Kini, di Tulamben menurutnya ada sekitar 30 dive shop yang mendidik puluhan pemandu selam lokal. “Memang masih banyak yang pakai pemandu bule tapi kami punya kelebihan menguasai rute bawah laut,” imbuh Putu.

Organisasi pemandu selam lokal ini dinilai Suastika dan Putu sangat penting karena selain eksis, mereka bisa lebih leluasa membuat dan mengusulkan program pelestarian bawah laut untuk menjaga aset desa dan pemerintah daerah ini. Tulamben disebut penghasil PAD Karangasem terbesar kedua setelah Pura Besakih.

Kegiatan yang dirancang adalah mendokumentasi dan memetakan site dive yang ada. Selain itu mengatur jumlah penyelam dalam satu site agar tak terlalu ramai di bawah laut, rehabilitasi karang, dan lainnya.

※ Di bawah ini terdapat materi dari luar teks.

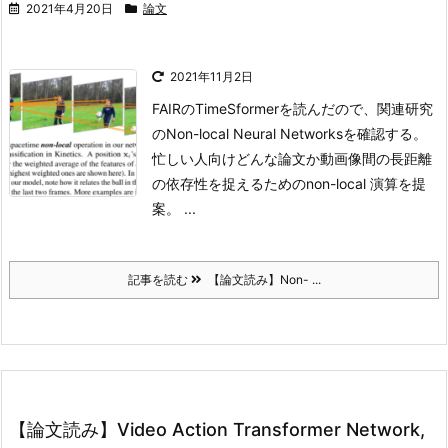
2021年4月20日
論文
2021年11月2日
FAIRのTimeSformerを読んだので、関連研究
のNon-local Neural Networksを確認する。
忙しい人向け
どんな論文か
動画像間の長距離
の依存性を捉えるためのnon-local 演算を提
案。 ...
記事を読む
【論文読み】Non- ...
【論文読み】Video Action Transformer Network,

Kajian Cepat Kondisi Kelautan Provinsi Bali Tahun 2011 yang dilakukan Dinas Kelautan dan Perikanan Provinsi Bali dengan beberapa mitranya menunjukkan Karangasem memiliki wilayah laut dengan keanekaragaman hayati dan nilai konservasi yang tinggi.

Data Dinas Kebudayaan dan Pariwisata Karangasem tahun 2013-2014 menunjukkan sekitar 70 ribu orang wisatawan ke lokasi ini setiap tahun. Saat itu, perputaran ekonominya diperkirakan senilai USD 10 juta.

Namun risikonya, menambah tingkat tekanan pada beberapa lokasi penyelaman, misalnya Liberty Ship wreck di Tulamben. Sebuah kajian oleh Kementerian Kelautan dan Perikanan untuk mengukur tingkat kerentanan dari USAT Liberty Shipwreck menunjukkan tingkat korosi yang tinggi akibat paparan udara kering yang dikeluarkan oleh para penyelam dalam jumlah yang sangat masif.

Jumlah penyelam bisa mencapai 100 hingga 150 orang setiap harinya di musim liburan (high season). Karena strategisnya bangkai kapal ini, mereka pernah mengampanyekan #SaveLibertyWreck.

Bangkai kapal perang dunia II ini dinilai makin keropos. Ada bagian yang jatuh, dan ada juga yang tertimbun oleh batu atau pasir, ada pula koral yang patah.

Kapal ini disebut kena torpedo Jepang namun tak tenggelam. Tentara Amerika ingin menarik ke pelabuhan di Singaraja di Bali Utara, namun tak berhasil. Kapal dibiarkan lalu pada 1963 Gunung Agung yang sangat dekat kawasan pesisir ini meletus, mendorong kapal sampai tenggelam di pesisir. Lokasi karam sangat mudah diakses, hanya beberapa belas meter dari pantai dan terlihat di permukaan.